Webinar presented by Emily Hellmich (University of Arizona) and Kimberly Vinall (UC Berkeley Language Center).
Google Translate and other machine translation platforms can be a source of strife and confusion in language learning classrooms. Many instructors wonder if and how to handle these platforms with their students. This webinar presents a series of instructional strategies for how to approach machine translation platforms in the language classroom. These strategies come from findings of a research study that used screen recording and retrospective interviews to observe how foreign language learners (French, Spanish, Mandarin) actually use machine translation platforms while completing a writing task. In the webinar, we present key findings from the study and explore the implications they have for instructional practices.
By the end of the webinar, participants will be able to: 1) broadly describe how students actually use machine translation; 2) identify a range of instructional strategies in three areas (training, assignment creation, policies); and 3) reflect on how to integrate take-ways from the webinar into their own teaching/learning contexts.
Emily Hellmich is an assistant professor of French & Second Language Acquisition/Teaching at the University of Arizona. Her work focuses on the impact of our global, digital world on language education. Her research has appeared in Teachers College Record, CALICO, Foreign Language Annals, and Computer Assisted Language Learning.

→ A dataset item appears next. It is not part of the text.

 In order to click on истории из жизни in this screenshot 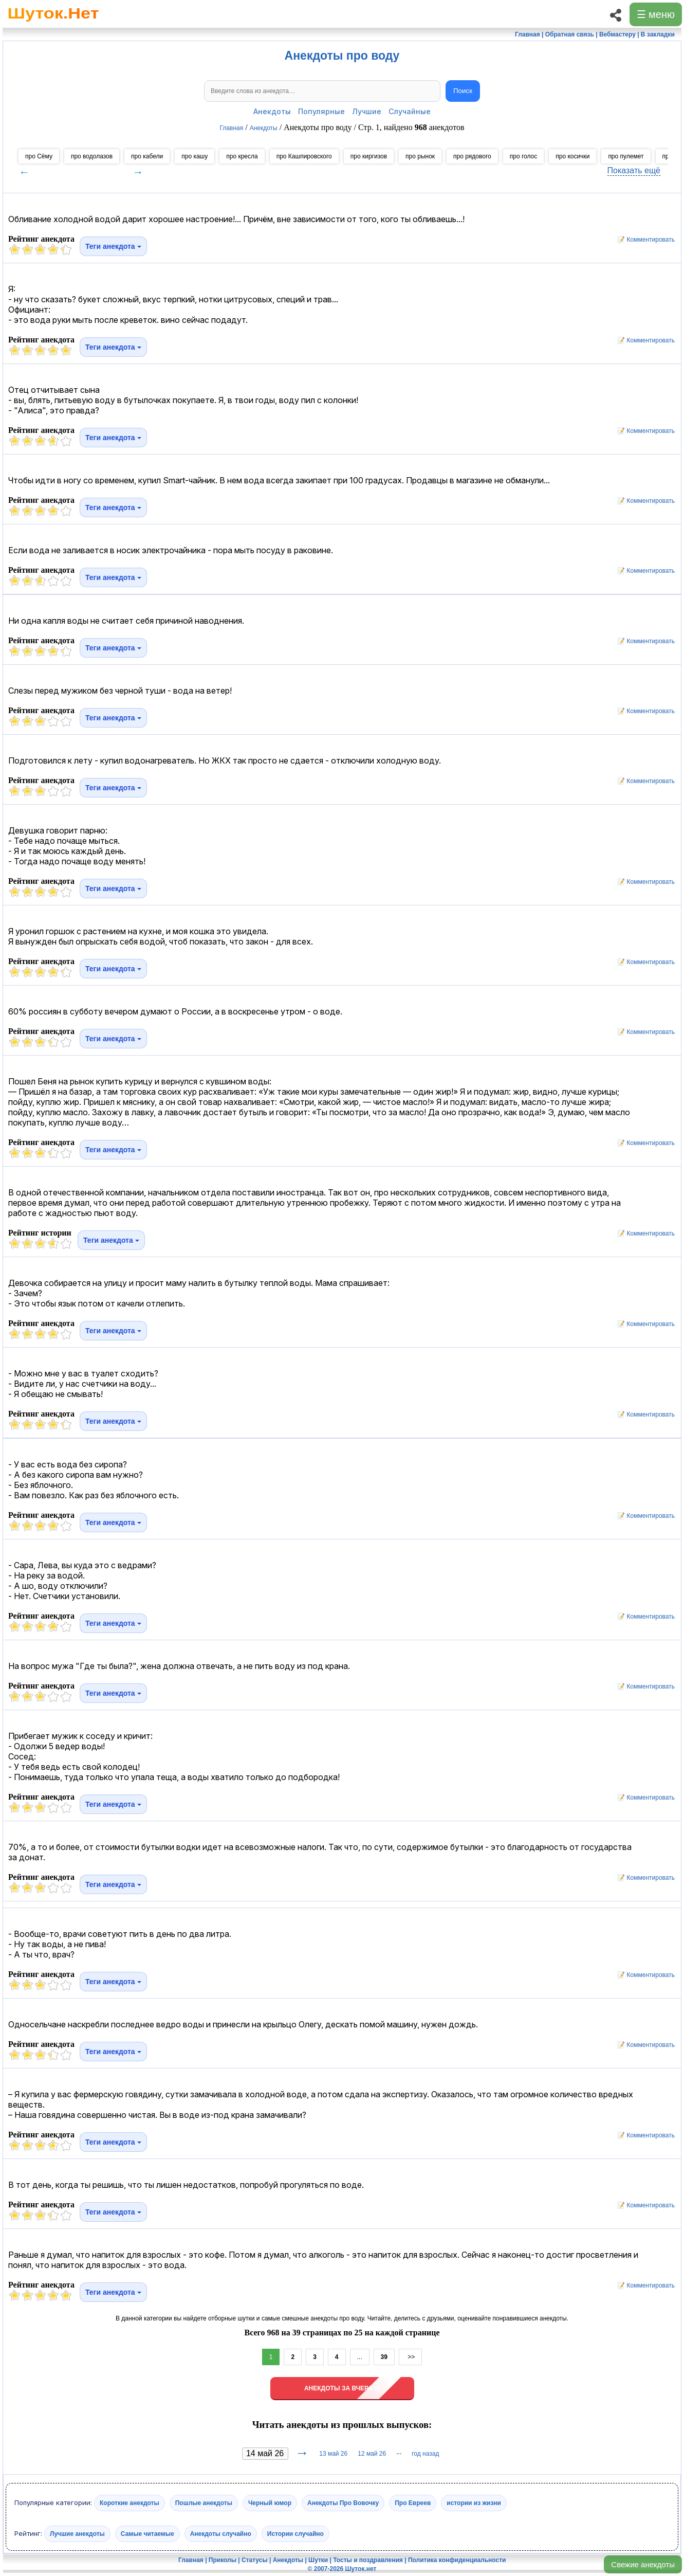 , I will do `click(474, 2503)`.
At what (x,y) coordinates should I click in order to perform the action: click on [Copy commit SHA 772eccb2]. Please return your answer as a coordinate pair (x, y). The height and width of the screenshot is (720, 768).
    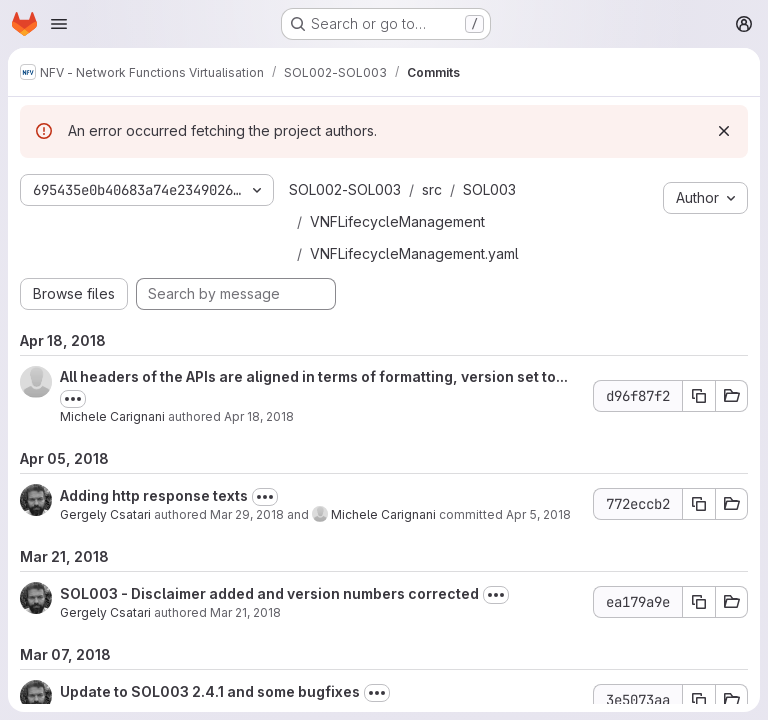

Kimberly Vinall is the Executive Director of the UC Berkeley Language Center. In her research she explores the relationships between languages, cultures, identities, and ideologies to explore the constructions of linguistic and cultural difference and their implications. She has published in the fields of education, applied linguistics, and SLA.
Registration closes at 5 p.m. on September 28, 2021.
Participants attending can request a certificate of attendance for 1.5 hours of Continuing Education during the live event; or they can request a digital badge after the event.